RAW DATA:
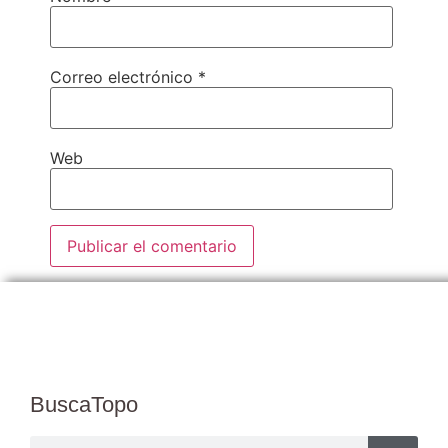
Correo electrónico
*
Web
BuscaTopo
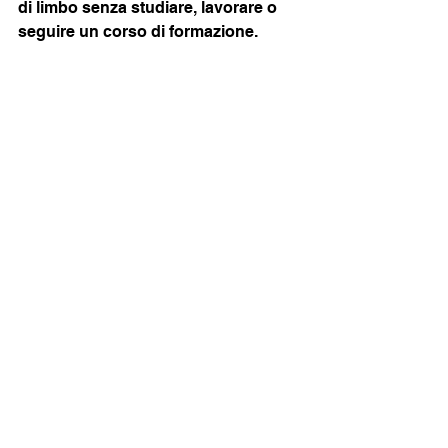
di limbo senza
studiare, lavorare o 
seguire un corso di formazione.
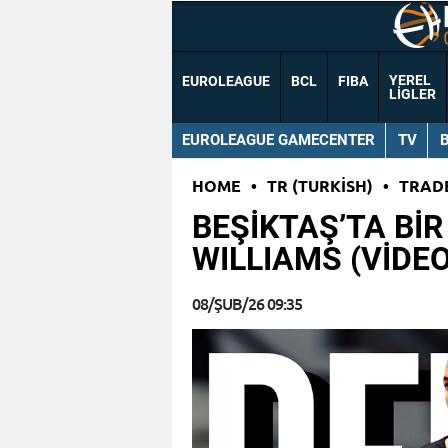
YEREL
EUROLEAGUE
BCL
FIBA
LIGLER
EUROLEAGUE GAMECENTER
TV
HOME
•
TR (TURKISH)
•
TRAD
BEŞİKTAŞ’TA BİR
WILLIAMS (VİDEO
08/ŞUB/26 09:35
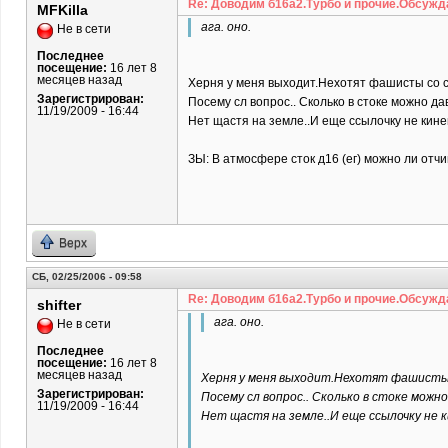
Re: Доводим б16а2.Турбо и прочие.Обсужд
MFKilla
ага. оно.
Не в сети
Последнее
посещение:
16 лет 8
месяцев назад
Херня у меня выходит.Нехотят фашисты со с
Зарегистрирован:
Посему сл вопрос.. Сколько в стоке можно дав
11/19/2009 - 16:44
Нет щастя на земле..И еще ссылочку не кине
ЗЫ: В атмосфере сток д16 (ег) можно ли отч
Верх
СБ, 02/25/2006 - 09:58
Re: Доводим б16а2.Турбо и прочие.Обсужд
shifter
ага. оно.
Не в сети
Последнее
посещение:
16 лет 8
месяцев назад
Херня у меня выходит.Нехотят фашисты 
Зарегистрирован:
Посему сл вопрос.. Сколько в стоке можно
11/19/2009 - 16:44
Нет щастя на земле..И еще ссылочку не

PROBLEM STATEMENT: When copying the entries above, keep each word as it is and exclude any image.

RESPONSE TO THE EXERCISE:
Correo electrónico
*
Web
BuscaTopo
di limbo senza
studiare, lavorare o 
seguire un corso di formazione.
YEREL
EUROLEAGUE
BCL
FIBA
LIGLER
EUROLEAGUE GAMECENTER
TV
HOME
•
TR (TURKISH)
•
TRAD
BEŞİKTAŞ’TA BİR
WILLIAMS (VİDEO
08/ŞUB/26 09:35
Re: Доводим б16а2.Турбо и прочие.Обсужд
MFKilla
ага. оно.
Не в сети
Последнее
посещение:
16 лет 8
месяцев назад
Херня у меня выходит.Нехотят фашисты со с
Зарегистрирован:
Посему сл вопрос.. Сколько в стоке можно дав
11/19/2009 - 16:44
Нет щастя на земле..И еще ссылочку не кине
ЗЫ: В атмосфере сток д16 (ег) можно ли отч
Верх
СБ, 02/25/2006 - 09:58
Re: Доводим б16а2.Турбо и прочие.Обсужд
shifter
ага. оно.
Не в сети
Последнее
посещение:
16 лет 8
месяцев назад
Херня у меня выходит.Нехотят фашисты 
Зарегистрирован:
Посему сл вопрос.. Сколько в стоке можно
11/19/2009 - 16:44
Нет щастя на земле..И еще ссылочку не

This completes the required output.